Membro do Instituto de Microelectrónica de Madrid há seis anos, a
cientista brasiliense Priscila Kosaka, de 35 anos, desenvolveu uma
técnica para detecção de câncer que dispensa biópsias e que consegue
identificar a doença antes mesmo do aparecimento dos sintomas. O
resultado vem do uso de um nanosensor com sensibilidade 10 mihões de
vezes maior que a dos métodos dos exames tradicionais em amostras de
sangue dos pacientes. A previsão é de que ele esteja no mercado em até
dez anos e também seja utilizado no combate a hepatites e Alzheimer.

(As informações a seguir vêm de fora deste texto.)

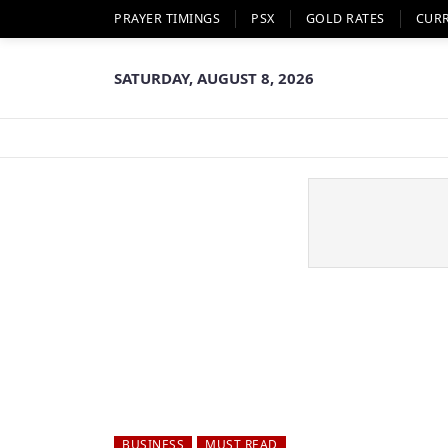
PRAYER TIMINGS
PSX
GOLD RATES
CUR
SATURDAY, AUGUST 8, 2026
BUSINESS
MUST READ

A pesquisadora explica que o sensor é como um “trampolim muito
pequenininho” com anticorpos na superfície. Quando em contato com uma
amostra de sangue de uma pessoa com câncer, ele “captura” a partícula
diferente e acaba ficando mais pesado. Outras estruturas relacionadas à
técnica também fazem com que haja uma mudança de cor das partículas,
indicando que o paciente que teve o fluido coletado tem um tumor
maligno. A taxa de erro, segundo Priscila, é de 2 a cada 10 mil casos.
“Atualmente não existe nenhuma técnica que permita a detecção de
moléculas que estão em concentrações muito baixas e que coexistam com
mais de 10 mil espécies de proteínas numa única bioamostra”, afirma.
“Atualmente nenhuma técnica é capaz de encontrar a ‘agulha no palheiro’.
Portanto, existe uma necessidade de tecnologias capazes de registrar
moléculas individuais na presença de outras moléculas muito mais
abundantes. E o nanosensor que desenvolvi é capaz de fazer isso.”